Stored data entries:
──────────

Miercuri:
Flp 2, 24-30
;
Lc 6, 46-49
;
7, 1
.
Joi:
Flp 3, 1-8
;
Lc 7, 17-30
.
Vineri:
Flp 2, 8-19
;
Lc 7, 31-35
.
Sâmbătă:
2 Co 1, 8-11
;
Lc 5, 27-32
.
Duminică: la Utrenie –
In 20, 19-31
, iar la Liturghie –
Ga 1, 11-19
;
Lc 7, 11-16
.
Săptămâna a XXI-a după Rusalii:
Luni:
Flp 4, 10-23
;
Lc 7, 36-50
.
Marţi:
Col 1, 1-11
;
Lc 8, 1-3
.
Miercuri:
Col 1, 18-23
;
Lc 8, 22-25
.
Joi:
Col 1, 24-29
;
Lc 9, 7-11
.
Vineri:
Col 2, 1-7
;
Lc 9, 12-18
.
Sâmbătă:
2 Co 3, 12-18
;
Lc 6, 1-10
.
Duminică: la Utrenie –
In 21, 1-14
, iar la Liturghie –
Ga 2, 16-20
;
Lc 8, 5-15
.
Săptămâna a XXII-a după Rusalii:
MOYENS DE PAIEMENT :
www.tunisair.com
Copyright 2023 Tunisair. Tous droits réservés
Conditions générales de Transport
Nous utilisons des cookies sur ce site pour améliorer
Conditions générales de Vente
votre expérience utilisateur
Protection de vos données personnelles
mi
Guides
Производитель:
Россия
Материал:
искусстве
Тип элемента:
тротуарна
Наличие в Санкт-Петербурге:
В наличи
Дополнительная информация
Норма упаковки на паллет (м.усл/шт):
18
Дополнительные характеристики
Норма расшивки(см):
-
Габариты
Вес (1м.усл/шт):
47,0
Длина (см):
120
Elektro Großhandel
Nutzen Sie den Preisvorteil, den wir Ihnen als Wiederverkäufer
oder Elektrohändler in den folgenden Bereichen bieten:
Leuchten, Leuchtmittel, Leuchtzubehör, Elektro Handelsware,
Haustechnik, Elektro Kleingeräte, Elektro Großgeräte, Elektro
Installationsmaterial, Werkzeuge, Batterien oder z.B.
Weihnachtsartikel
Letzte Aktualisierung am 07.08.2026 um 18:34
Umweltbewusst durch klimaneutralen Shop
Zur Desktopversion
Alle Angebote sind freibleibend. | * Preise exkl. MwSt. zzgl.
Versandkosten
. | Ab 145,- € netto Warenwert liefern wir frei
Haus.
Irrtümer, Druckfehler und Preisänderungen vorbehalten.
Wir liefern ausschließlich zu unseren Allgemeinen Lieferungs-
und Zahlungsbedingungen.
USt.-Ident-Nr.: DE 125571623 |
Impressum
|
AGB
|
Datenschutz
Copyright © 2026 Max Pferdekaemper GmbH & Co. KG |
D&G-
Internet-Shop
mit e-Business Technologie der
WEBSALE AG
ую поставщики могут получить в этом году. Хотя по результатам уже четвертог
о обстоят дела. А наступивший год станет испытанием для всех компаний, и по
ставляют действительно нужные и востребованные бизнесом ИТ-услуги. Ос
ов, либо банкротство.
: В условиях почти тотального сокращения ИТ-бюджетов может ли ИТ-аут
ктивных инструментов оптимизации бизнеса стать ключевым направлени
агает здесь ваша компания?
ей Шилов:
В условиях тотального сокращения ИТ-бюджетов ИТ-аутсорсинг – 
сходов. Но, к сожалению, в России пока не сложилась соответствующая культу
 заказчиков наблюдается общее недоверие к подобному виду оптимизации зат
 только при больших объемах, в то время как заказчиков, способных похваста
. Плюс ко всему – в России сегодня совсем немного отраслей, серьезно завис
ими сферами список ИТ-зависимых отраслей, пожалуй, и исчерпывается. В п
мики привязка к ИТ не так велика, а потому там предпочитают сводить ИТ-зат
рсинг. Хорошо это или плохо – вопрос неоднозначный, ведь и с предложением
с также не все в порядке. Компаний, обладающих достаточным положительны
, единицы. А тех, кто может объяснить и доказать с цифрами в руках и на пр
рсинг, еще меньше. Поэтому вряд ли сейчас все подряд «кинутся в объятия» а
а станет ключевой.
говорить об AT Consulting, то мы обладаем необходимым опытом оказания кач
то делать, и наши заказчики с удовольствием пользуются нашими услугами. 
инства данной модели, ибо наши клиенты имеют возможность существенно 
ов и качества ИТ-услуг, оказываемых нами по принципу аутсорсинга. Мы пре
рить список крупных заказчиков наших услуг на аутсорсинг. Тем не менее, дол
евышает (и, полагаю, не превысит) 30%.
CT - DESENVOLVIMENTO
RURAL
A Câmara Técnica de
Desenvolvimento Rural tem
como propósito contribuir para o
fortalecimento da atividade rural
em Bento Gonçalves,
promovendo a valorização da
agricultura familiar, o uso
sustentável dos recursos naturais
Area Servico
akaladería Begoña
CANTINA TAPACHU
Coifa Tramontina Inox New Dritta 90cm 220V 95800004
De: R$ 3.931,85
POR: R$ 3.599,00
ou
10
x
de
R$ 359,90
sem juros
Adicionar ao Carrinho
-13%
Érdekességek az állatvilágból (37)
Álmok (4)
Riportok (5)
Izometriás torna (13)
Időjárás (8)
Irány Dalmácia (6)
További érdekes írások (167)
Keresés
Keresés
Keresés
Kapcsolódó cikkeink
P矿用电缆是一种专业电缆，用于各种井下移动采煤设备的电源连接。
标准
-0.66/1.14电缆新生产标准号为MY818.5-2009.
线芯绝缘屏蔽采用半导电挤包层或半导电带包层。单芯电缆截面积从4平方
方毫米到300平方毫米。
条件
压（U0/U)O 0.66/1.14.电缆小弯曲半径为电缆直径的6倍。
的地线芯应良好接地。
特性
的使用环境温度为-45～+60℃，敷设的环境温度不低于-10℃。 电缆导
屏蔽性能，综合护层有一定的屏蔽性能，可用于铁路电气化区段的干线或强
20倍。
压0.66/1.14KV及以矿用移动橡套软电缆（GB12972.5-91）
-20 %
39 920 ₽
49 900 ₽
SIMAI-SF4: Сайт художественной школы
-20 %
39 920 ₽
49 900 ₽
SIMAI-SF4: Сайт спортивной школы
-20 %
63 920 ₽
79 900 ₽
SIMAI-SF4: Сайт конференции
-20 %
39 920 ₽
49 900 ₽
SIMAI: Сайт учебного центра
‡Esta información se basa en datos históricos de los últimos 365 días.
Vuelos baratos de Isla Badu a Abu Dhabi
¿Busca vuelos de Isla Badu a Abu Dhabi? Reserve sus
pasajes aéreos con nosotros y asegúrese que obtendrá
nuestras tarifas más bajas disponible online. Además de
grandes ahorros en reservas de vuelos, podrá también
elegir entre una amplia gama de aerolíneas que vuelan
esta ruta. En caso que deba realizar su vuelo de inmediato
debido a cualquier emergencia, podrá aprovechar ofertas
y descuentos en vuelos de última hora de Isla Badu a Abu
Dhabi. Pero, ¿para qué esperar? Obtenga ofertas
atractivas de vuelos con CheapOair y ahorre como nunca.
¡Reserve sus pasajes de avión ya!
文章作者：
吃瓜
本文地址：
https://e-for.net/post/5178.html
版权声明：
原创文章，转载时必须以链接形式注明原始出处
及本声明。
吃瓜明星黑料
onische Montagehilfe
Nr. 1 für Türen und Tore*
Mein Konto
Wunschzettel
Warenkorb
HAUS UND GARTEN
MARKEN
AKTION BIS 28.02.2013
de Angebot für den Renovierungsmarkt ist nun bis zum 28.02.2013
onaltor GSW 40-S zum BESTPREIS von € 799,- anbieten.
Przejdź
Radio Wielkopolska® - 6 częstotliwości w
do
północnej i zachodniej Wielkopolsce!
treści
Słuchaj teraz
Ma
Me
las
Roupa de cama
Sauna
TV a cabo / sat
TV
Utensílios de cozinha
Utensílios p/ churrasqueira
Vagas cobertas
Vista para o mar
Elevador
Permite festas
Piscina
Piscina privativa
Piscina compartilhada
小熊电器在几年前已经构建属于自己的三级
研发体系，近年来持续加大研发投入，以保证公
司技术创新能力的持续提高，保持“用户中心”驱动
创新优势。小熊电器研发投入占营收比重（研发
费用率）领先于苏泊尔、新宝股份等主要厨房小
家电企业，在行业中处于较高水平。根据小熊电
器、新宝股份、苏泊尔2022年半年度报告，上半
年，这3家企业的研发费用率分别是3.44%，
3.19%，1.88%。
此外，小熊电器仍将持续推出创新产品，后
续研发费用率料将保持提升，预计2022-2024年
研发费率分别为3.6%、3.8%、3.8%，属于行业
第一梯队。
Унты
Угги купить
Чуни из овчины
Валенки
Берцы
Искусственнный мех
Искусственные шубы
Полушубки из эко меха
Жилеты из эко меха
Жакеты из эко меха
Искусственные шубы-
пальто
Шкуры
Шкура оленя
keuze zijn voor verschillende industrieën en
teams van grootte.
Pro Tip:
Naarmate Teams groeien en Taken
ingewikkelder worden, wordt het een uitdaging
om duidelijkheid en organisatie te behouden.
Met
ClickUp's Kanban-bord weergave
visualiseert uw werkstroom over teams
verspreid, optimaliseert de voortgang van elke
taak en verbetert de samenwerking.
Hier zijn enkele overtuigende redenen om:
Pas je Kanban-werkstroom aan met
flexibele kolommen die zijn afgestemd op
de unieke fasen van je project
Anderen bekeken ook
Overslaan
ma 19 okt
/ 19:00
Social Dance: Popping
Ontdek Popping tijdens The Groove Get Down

──────────

### REQUIRED ACTION:
Please copy the lines above from the line with "Vagas cobertas" up to and including the line with "Naarmate Teams groeien en Taken", exactly as written and with nothing else.

### SOLUTION TO THE PROBLEM:
Vagas cobertas
Vista para o mar
Elevador
Permite festas
Piscina
Piscina privativa
Piscina compartilhada
小熊电器在几年前已经构建属于自己的三级
研发体系，近年来持续加大研发投入，以保证公
司技术创新能力的持续提高，保持“用户中心”驱动
创新优势。小熊电器研发投入占营收比重（研发
费用率）领先于苏泊尔、新宝股份等主要厨房小
家电企业，在行业中处于较高水平。根据小熊电
器、新宝股份、苏泊尔2022年半年度报告，上半
年，这3家企业的研发费用率分别是3.44%，
3.19%，1.88%。
此外，小熊电器仍将持续推出创新产品，后
续研发费用率料将保持提升，预计2022-2024年
研发费率分别为3.6%、3.8%、3.8%，属于行业
第一梯队。
Унты
Угги купить
Чуни из овчины
Валенки
Берцы
Искусственнный мех
Искусственные шубы
Полушубки из эко меха
Жилеты из эко меха
Жакеты из эко меха
Искусственные шубы-
пальто
Шкуры
Шкура оленя
keuze zijn voor verschillende industrieën en
teams van grootte.
Pro Tip:
Naarmate Teams groeien en Taken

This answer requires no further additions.